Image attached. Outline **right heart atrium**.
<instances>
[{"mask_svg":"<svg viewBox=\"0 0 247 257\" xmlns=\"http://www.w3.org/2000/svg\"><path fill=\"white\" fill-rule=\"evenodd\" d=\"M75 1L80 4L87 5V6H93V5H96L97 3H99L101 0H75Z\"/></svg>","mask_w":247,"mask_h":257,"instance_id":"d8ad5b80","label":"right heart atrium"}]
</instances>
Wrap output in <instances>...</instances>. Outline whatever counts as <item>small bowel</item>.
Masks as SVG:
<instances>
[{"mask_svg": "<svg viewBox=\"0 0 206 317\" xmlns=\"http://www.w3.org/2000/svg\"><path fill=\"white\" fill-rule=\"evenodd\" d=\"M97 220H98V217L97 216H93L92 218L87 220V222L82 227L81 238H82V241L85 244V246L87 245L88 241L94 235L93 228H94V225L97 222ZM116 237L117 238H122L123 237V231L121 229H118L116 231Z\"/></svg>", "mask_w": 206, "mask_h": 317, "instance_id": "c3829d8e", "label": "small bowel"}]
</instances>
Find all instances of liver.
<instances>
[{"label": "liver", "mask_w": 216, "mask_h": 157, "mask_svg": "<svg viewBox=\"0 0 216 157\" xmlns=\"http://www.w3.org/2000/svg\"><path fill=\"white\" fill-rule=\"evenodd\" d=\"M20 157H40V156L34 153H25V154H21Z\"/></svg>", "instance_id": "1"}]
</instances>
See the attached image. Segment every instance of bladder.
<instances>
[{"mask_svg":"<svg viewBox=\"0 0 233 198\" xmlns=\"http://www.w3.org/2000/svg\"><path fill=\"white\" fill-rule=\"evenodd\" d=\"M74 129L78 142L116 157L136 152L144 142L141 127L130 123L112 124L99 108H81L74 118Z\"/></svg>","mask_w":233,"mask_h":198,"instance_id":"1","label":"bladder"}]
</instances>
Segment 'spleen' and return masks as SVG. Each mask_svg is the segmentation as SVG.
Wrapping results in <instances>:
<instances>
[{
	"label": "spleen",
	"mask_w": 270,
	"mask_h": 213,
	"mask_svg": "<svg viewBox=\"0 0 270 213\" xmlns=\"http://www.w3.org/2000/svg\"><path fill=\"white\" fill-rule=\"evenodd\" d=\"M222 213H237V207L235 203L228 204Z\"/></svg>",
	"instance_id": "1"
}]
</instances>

□ □ □ □

_What this task involves_:
Nothing but the lines from the one containing "Find all instances of liver." through the end of the entries belongs in the answer; repeat them exactly.

_Answer below_:
Find all instances of liver.
<instances>
[{"label": "liver", "mask_w": 216, "mask_h": 157, "mask_svg": "<svg viewBox=\"0 0 216 157\" xmlns=\"http://www.w3.org/2000/svg\"><path fill=\"white\" fill-rule=\"evenodd\" d=\"M20 157H40V156L34 153H25V154H21Z\"/></svg>", "instance_id": "1"}]
</instances>
See the attached image. Segment every instance of bladder.
<instances>
[{"mask_svg":"<svg viewBox=\"0 0 233 198\" xmlns=\"http://www.w3.org/2000/svg\"><path fill=\"white\" fill-rule=\"evenodd\" d=\"M74 129L78 142L116 157L136 152L144 142L141 127L130 123L112 124L99 108H81L74 118Z\"/></svg>","mask_w":233,"mask_h":198,"instance_id":"1","label":"bladder"}]
</instances>
Segment 'spleen' and return masks as SVG. Each mask_svg is the segmentation as SVG.
Wrapping results in <instances>:
<instances>
[{
	"label": "spleen",
	"mask_w": 270,
	"mask_h": 213,
	"mask_svg": "<svg viewBox=\"0 0 270 213\" xmlns=\"http://www.w3.org/2000/svg\"><path fill=\"white\" fill-rule=\"evenodd\" d=\"M222 213H237V207L235 203L228 204Z\"/></svg>",
	"instance_id": "1"
}]
</instances>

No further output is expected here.